Las organizaciones sindicales piden a la Junta de Castilla y León responsabilidad, respeto y seriedad para con los trabajadores de sanidad y con la población, ante el mayor abuso jamás realizado sobre las condiciones de trabajo de cualquier tipo de empleado público. Esta imposición sacada con alevosía y nocturnidad, no concuerda con las declaraciones hace unos meses del propio Presidente de la Junta de Castilla y León, Alfonso Fernández Mañueco, donde hablaba de la talla humana de los trabajadores de la sanidad manifestando textualmente frases como“Nuestra sociedad se sostiene en los hombros de estos gigantes” (publicado17/03/2020), o como“Mañueco augura un reconocimiento “eterno” a los sanitarios…”(miércoles, 1 de abril de 2020).

Poco ha durado el agradecimiento y reconocimiento “eterno” a estos “gigantes”, trabajadores de la sanidad, menospreciados por una administración desagradecida y que no ha hecho los deberes para planificar después de una primera ola, la contratación de suficiente personal.  El maltrato sin piedad que está soportando el colectivo de sanidad, es una agresión sin precedentes en la historia de nuestro país, llevándose al límite a los profesionales que están exhaustos, agotados física y psicológicamente sin haber si quiera recuperado fuerzas tras una primera ola, como para que se les intente exprimir más.

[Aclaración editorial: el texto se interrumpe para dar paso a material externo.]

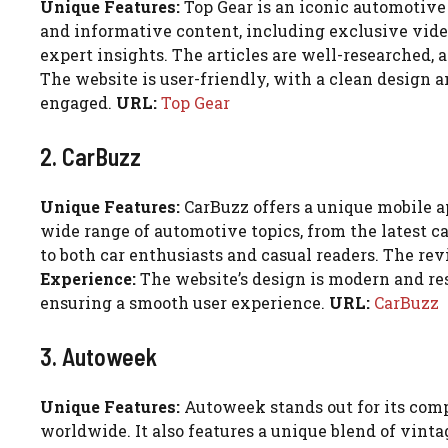
Unique Features:
Top Gear is an iconic automotive 
and informative content, including exclusive video
expert insights. The articles are well-researched, 
The website is user-friendly, with a clean design
engaged.
URL:
Top Gear
2. CarBuzz
Unique Features:
CarBuzz offers a unique mobile ap
wide range of automotive topics, from the latest c
to both car enthusiasts and casual readers. The re
Experience:
The website’s design is modern and resp
ensuring a smooth user experience.
URL:
CarBuzz
3. Autoweek
Unique Features:
Autoweek stands out for its comp
worldwide. It also features a unique blend of vint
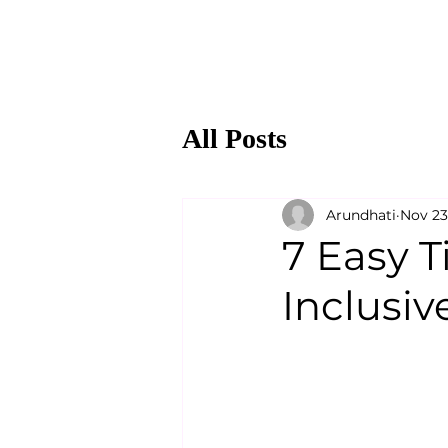
All Posts
Arundhati
Nov 23
7 Easy T
Inclusiv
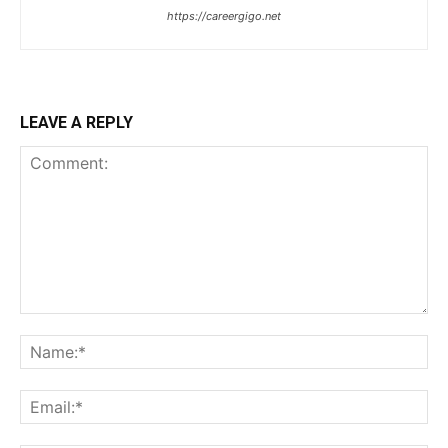
https://careergigo.net
LEAVE A REPLY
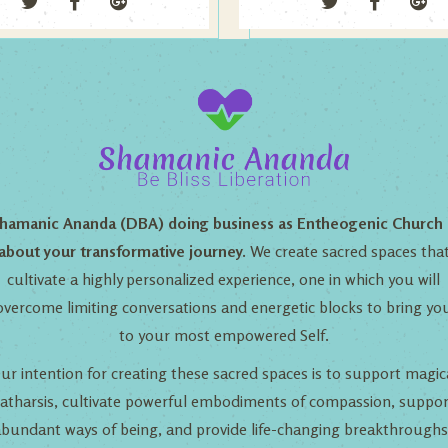
hamanic Ananda (DBA) doing business as Entheogenic Church 
about your transformative journey.
We create sacred spaces tha
cultivate a highly personalized experience, one in which you will
overcome limiting conversations and energetic blocks to bring yo
to your most empowered Self.
ur intention for creating these sacred spaces is to support magic
catharsis, cultivate powerful embodiments of compassion, suppor
abundant ways of being, and provide life-changing breakthroughs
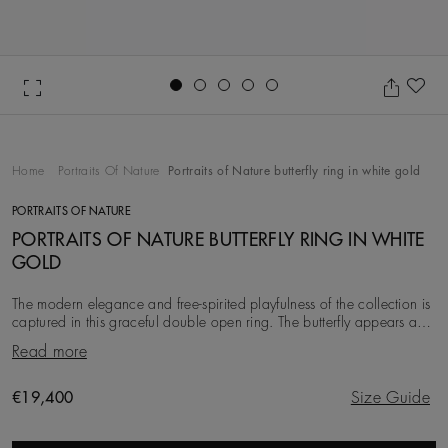
Go to slide 1
Go to slide 2
Go to slide 3
Go to slide 4
Go to slide 5
Ad
Home
Portraits Of Nature
Portraits of Nature butterfly ring in white gold
PORTRAITS OF NATURE
PORTRAITS OF NATURE BUTTERFLY RING IN WHITE
GOLD
The modern elegance and free-spirited playfulness of the collection is
captured in this graceful double open ring. The butterfly appears as if
it is just sitting on
Read more
Original price
€19,400
Size Guide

El trabajador de la sanidad no pide reconocimientos, solo pide que se le deje trabajar en condiciones, con respeto, con medios materiales y de seguridad suficientes. El personal pide tranquilidad y unos mínimos derechos para poder afrontar con fuerza la atención a los usuarios, y no este fustigamiento continuo que demuestran con sus acciones los gestores de Castilla y León.

Desconocemos si hay una batalla soterrada o aireada entre los socios de gobierno de la comunidad de Castilla y León, pero pedimos que el campo de batalla no sea la sanidad, y las consecuencias no las paguen ni los trabajadores ni la población. Y si no saben gestionar que es lo que demuestran, que se vayan, y que no se aferren al cargo “eterno”.

Los trabajadores de la sanidad queremos poder trabajar con tranquilidad, con medios y con dignidad. Nos estamos jugando la vida en esta pandemia, los profesionales y la población, y con la salud no se debe jugar.

Se van a llevar a cabo convocatorias inmediatas de movilizaciones de todos los trabajadores de la sanidad y la población en general esta misma semana, para manifestar el absoluto rechazo ante este despropósito que pretende cometer la Junta de Castilla y León con la atención sanitaria que nos afecta a todos.

Seguimos exigiendo la retirada inmediata del Decreto y la obligada dimisión del Presidente de la Junta de Castilla y León, Fernández Mañueco. Castilla y León no merece tener un presidente que no cumple sus promesas y que miente a la población.